One ton of dried bay leaf yields roughly 12-16 kilograms of essential oil — a 1.2-1.6% yield is the industry gold mean. In a strong Alaçam season that number can stretch to 22 kg. How does the oil actually come out? This article walks through KRD & EKAM's 35-ton-per-year Alaçam steam-distillation line: operating principle, yield math, and the chemistry of the oil it produces.
Why Steam Distillation?
Three common methods exist for producing bay leaf essential oil: cold pressing (used for citrus), solvent extraction (used for jasmine, rose), and steam distillation. For bay leaf, steam distillation is the sole industry standard because:
- No chemical-solvent residue (required for organic certification)
- Temperature stays near 100 °C, preserving the terpenes
- High-purity oil in a single pass
- The residual "hydrosol" is itself a valuable by-product
The Line — 5 Steps
- Leaf loading: dried leaf (8-10% moisture) is loaded into a stainless-steel still in 400-600 kg batches. Fresh leaf can be used but yield falls.
- Steam generation: pressurised steam at ~120 °C is produced in a separate boiler and piped to the main still.
- Extraction: steam rises through the leaf bed, lifting the volatile oil as it passes. 3-4 hours per batch.
- Condensation: the oil-vapour mixture enters a copper condenser and drops to 25 °C, returning to liquid.
- Separation: in the florentine vessel oil (top) and hydrosol (bottom) separate by density. Oil is decanted into glass drums; hydrosol is bottled separately.

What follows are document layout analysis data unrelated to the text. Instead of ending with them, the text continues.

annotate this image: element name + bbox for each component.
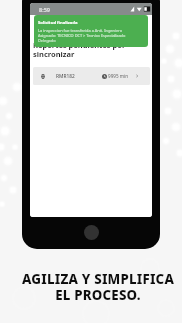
button[interactable]: RMR182: [33, 67, 150, 85]
staticText: RMR182: [56, 73, 75, 80]
staticText: 8:59: [39, 6, 50, 13]
staticText: La inspeccion fue transferida a Anti. In…: [38, 28, 126, 43]
staticText: Solicitud finalizada: [38, 20, 78, 26]
staticText: Reportes pendientes por sincronizar: [33, 40, 126, 60]
button[interactable]: Home: [84, 225, 99, 240]
button[interactable]: Solicitud finalizada: [34, 15, 148, 47]
staticText: AGILIZA Y SIMPLIFICA EL PROCESO.: [22, 270, 174, 304]
staticText: 9995 min: [108, 73, 129, 79]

Field note: on our Alaçam line, post-distillation spent leaf material is fed back into the biomass boiler and powers the plant's own heat — the operational basis of our Zero Waste Certificate.

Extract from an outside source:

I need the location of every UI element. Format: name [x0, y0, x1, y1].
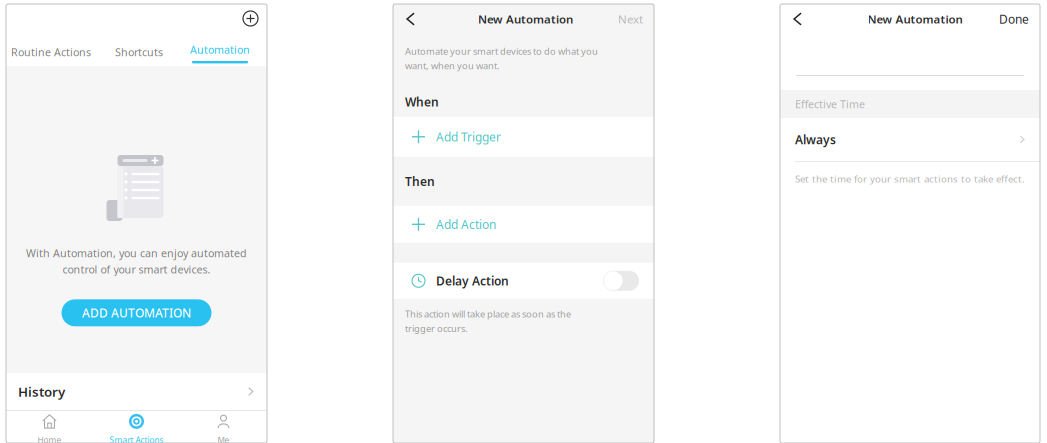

Chemistry of the Finished Oil
GC-MS analysis of Alaçam bay-leaf oil returns these dominant components:
- 1,8-cineole (eucalyptol): 45-58% — the primary aromatic molecule; fresh, menthol-like top note
- α-pinene: 9-14% — pine/forest note
- β-pinene: 4-7% — resinous support
- Linalool: 3-6% — floral, sweet undertone
- Sabinene: 4-8% — spice note
- Terpinen-4-ol: 2-4% — tea-tree-like, antibacterial
- Eugenol: 1-3% — clove-like
What cosmetics and soap makers value is the cineole-to- linalool ratio: world mean ~10:1, Alaçam line 13-16:1. Higher cineole = sharper, longer-lingering scent — the profile that traditional laurel soap (Antioch, Aleppo) wants.
Yield Math
- Low-grade / aged stock: 0.8-1.0%
- Standard FAQ grade: 1.2-1.5%
- HPS 4-7 calibre (highest oil density): 1.6-2.2%
- Alaçam hand-select, peak season: 2.0-2.4%
A 25-ton container of HPS 4-7 leaf can in theory yield 400-550 kg of oil, which in practice means 5-7 days of continuous running. For most lots, selling the whole leaf is more profitable than distilling it — but for long-term cosmetics contracts the oil line is strategically valuable.

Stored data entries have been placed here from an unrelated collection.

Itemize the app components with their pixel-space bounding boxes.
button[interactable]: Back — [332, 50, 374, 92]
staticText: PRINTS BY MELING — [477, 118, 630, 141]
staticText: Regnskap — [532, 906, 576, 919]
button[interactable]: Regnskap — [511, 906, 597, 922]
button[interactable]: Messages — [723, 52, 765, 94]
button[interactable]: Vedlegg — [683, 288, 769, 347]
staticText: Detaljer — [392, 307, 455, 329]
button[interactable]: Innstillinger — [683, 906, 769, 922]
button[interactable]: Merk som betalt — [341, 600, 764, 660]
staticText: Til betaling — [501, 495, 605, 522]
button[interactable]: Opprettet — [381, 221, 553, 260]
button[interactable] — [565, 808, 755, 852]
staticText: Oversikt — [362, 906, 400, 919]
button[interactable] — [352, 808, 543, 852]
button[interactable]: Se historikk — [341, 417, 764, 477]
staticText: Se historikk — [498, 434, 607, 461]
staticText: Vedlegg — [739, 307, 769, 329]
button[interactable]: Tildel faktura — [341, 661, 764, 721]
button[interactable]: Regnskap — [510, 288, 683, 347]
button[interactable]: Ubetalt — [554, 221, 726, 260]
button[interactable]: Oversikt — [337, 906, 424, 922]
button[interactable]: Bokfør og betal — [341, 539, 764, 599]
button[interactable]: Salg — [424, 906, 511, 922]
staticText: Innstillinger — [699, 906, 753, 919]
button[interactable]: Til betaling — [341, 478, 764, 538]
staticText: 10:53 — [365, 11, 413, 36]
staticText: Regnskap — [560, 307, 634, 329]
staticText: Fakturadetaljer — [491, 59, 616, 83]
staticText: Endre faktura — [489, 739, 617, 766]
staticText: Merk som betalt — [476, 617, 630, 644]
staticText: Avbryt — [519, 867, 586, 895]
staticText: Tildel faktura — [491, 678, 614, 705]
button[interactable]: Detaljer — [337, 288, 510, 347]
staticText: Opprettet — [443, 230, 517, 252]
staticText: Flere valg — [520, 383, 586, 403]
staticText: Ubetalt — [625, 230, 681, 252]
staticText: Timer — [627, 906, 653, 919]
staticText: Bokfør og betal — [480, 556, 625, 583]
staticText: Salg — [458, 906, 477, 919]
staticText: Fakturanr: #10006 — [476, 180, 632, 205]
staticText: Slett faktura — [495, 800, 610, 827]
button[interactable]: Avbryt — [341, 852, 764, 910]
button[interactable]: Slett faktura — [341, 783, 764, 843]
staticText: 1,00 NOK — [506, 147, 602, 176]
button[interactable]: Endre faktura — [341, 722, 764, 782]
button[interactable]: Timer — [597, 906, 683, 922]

Hydrosol — the Overlooked By-Product
Every steam distillation produces roughly 10× more hydrosol (bay-leaf water) than oil. That by-product finds its way into natural cosmetics, traditional Turkish bay-leaf soap, skin toner and aromatherapy. 100 kg of leaf produces ~140-150 kg of hydrosol. Premium hydrosol in the European market fetches €8-15 per kg — a meaningful secondary revenue stream for a properly scoped business line.
Organic Certification and Traceability
The KRD & EKAM Alaçam distillation line is certified under ISO 22000. Every distillation batch is traceable via a QR code — harvest date, harvest coordinates, leaf lot number, distillation date, and GC-MS verification report are stored in a blockchain- like chain. This is mandatory for EU-organic buyers and justifies the premium price.